Flying would be a disaster. The slightest human error could send airport travelers into pandemonium. People would go to the wrong gates and board the wrong planes.
Structured content in this case provides a single source of truth, which ensures that the content itself is consistent and can be distributed wherever it's needed.
Now, put your marketing content in the place of the airline ticket. Can you imagine an equal number of destinations it can go, in formats contextual to the channel it’s delivered in?
That’s the power of structured content.
How Structured Content Leads to Wider Reach
In a presentation titled "How Structured Content Can Increase the ROI of Your Website and Content Marketing," Colleen Jones, CEO of Content Science showed how to combine structured content with metadata to surface blog posts in ways that are meaningful to visitors.
Jones shared an example from the Content Science Review blog:
Learning Opportunities
If your blog posts only appear on your blog index page, you're missing an opportunity. Jones suggested additional places to feature blogs such as on the homepage, category page, related article page, landing page, email and search results.
Meaningful metadata is essential to surfacing the right content in the right context. In this example, each blog post included relevant metadata on title, description, tags and category.
Category pages (e.g. “marketing automation,” “email marketing,” “lead generation” for a marketing software company’s blog) list all posts cataloged to particular categories. Related article pages surface posts with the same set of categories and tags. Search results list posts based on whether the title, description, tags or category matched the supplied search term.
By meaningfully cataloging each post, and using the capabilities of a content management system (CMS), content marketers can broaden the reach of their blog content.
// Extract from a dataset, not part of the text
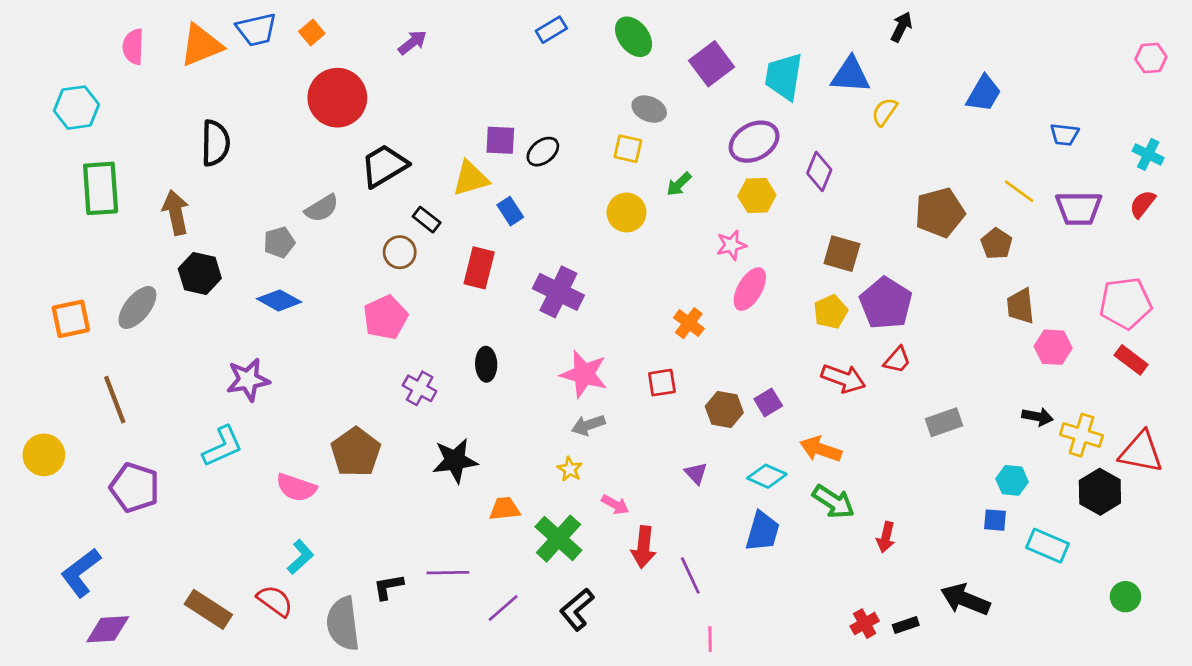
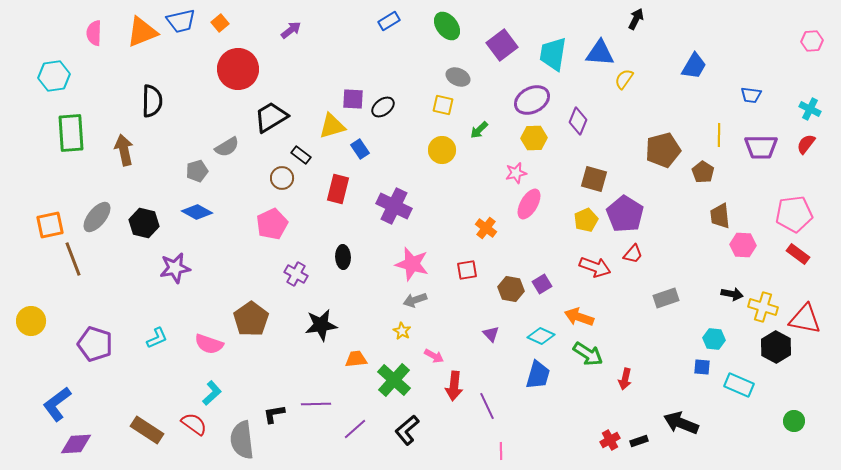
yellow line: (1019, 191) -> (719, 135), turned 55
black hexagon: (200, 273) -> (144, 223), moved
brown line: (115, 400) -> (73, 259), moved
cyan L-shape: (222, 446) -> (157, 338), moved, size x0.7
Not only can this yield more page views and engagement, Jones suggests it can create “engineered serendipity.”
Atomize Content to Expand Reach
In addition to separating content from layout and augmenting content with meaningful metadata, we can expand the reach of our content by atomizing it. Let’s consider SlideShare, a widely used content marketing channel.
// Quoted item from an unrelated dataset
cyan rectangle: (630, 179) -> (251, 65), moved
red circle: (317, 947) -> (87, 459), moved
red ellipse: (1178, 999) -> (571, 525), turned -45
In 2015, SlideShare announced its “Clipping” feature. According to Slideshare, “You can now clip and save the best slides from presentations across LinkedIn SlideShare to view or share later. It’s a handy way to keep everything organized in topic-based Clipboards.”
Clipping breaks a presentation down into its individual slides. Users can share individual slides via social media or email. When a viewer clicks on the body of a clipped slide, it redirects them to the main presentation, while clicking on the clip title takes them to the specific slide.
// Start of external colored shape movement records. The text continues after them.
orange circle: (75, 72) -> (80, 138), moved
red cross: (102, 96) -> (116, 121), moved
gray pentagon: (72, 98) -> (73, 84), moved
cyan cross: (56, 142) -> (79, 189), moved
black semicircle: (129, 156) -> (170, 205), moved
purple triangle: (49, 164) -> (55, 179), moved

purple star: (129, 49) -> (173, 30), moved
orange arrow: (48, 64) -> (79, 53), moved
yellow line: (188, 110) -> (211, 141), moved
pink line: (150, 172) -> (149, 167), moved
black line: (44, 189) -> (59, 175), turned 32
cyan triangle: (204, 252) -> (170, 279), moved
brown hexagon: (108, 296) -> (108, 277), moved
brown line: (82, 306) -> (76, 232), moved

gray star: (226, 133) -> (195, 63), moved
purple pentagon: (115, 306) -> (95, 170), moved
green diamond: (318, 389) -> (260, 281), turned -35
Clipping presents a powerful new method of driving visibility into the presentations on the site.
Atomizing content can set individual pieces of content free, which leads to wider reach.
Think of how you can bring this kind of approach to your content. While there aren’t many off the shelf tools to do this, examples are out there, such as the “click to tweet” calls-to-action on article pages, like those found on this site. Readers can select a segment of text from the article, then share that selection on Twitter.
Atomizing your content and inviting your readers to curate it opens a wealth of opportunities to increase reader engagement, trust and reach.
Expand Your Content Marketing's Horizons
“Publishing more” is not a growth strategy. Let’s slow down, take a step back and consider scalable strategies for growth. Approaches like structured content and atomization stretch our content marketing's reach, leading to better reuse and wider discovery.
By doing so, we not only broaden our reach, but we present it to our readers in contexts that are more meaningful to them.
Content overload leaves audiences feeling overwhelmed, uninterested or flat out annoyed. By taking a more strategic approach, we can turn those feelings into sheer delight.